* What is needed *
Could you copy each line of the listing that holds "Redoute"?

* Data extracts *
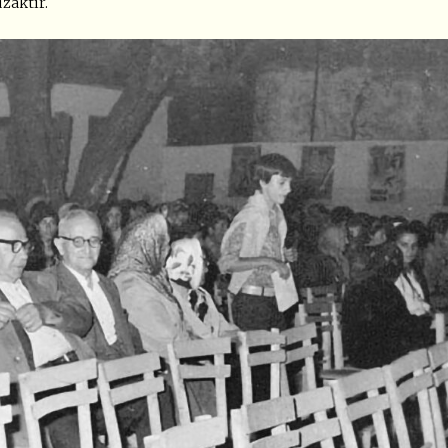
zaktır.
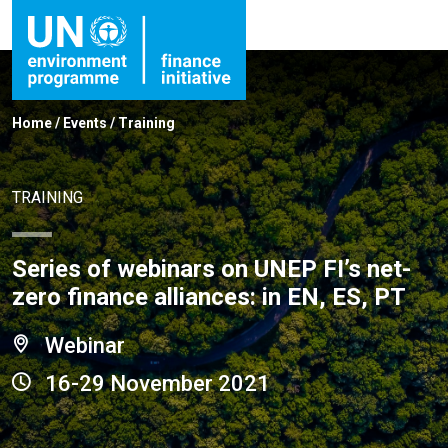
Home
/
Events
/
Training
TRAINING
Series of webinars on UNEP FI’s net-
zero finance alliances: in EN, ES, PT
Webinar
16-29 November 2021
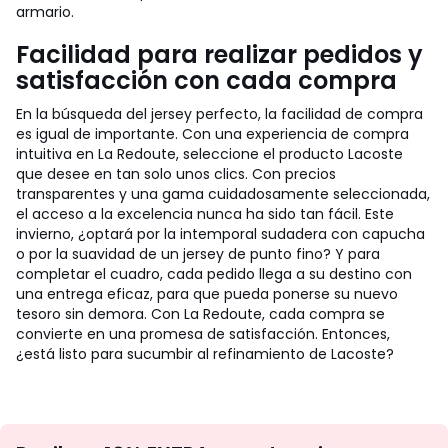
armario.
Facilidad para realizar pedidos y
satisfacción con cada compra
En la búsqueda del jersey perfecto, la facilidad de compra
es igual de importante. Con una experiencia de compra
intuitiva en La Redoute, seleccione el producto Lacoste
que desee en tan solo unos clics. Con precios
transparentes y una gama cuidadosamente seleccionada,
el acceso a la excelencia nunca ha sido tan fácil. Este
invierno, ¿optará por la intemporal sudadera con capucha
o por la suavidad de un jersey de punto fino? Y para
completar el cuadro, cada pedido llega a su destino con
una entrega eficaz, para que pueda ponerse su nuevo
tesoro sin demora. Con La Redoute, cada compra se
convierte en una promesa de satisfacción. Entonces,
¿está listo para sucumbir al refinamiento de Lacoste?
No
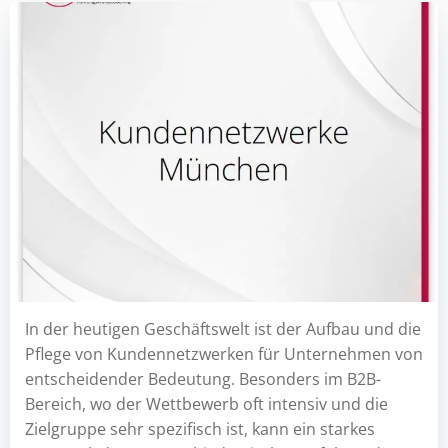
In der heutigen Geschäftswelt ist der Aufbau und die
Pflege von Kundennetzwerken für Unternehmen von
entscheidender Bedeutung. Besonders im B2B-
Bereich, wo der Wettbewerb oft intensiv und die
Zielgruppe sehr spezifisch ist, kann ein starkes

* Solution below *
intuitiva en La Redoute, seleccione el producto Lacoste
tesoro sin demora. Con La Redoute, cada compra se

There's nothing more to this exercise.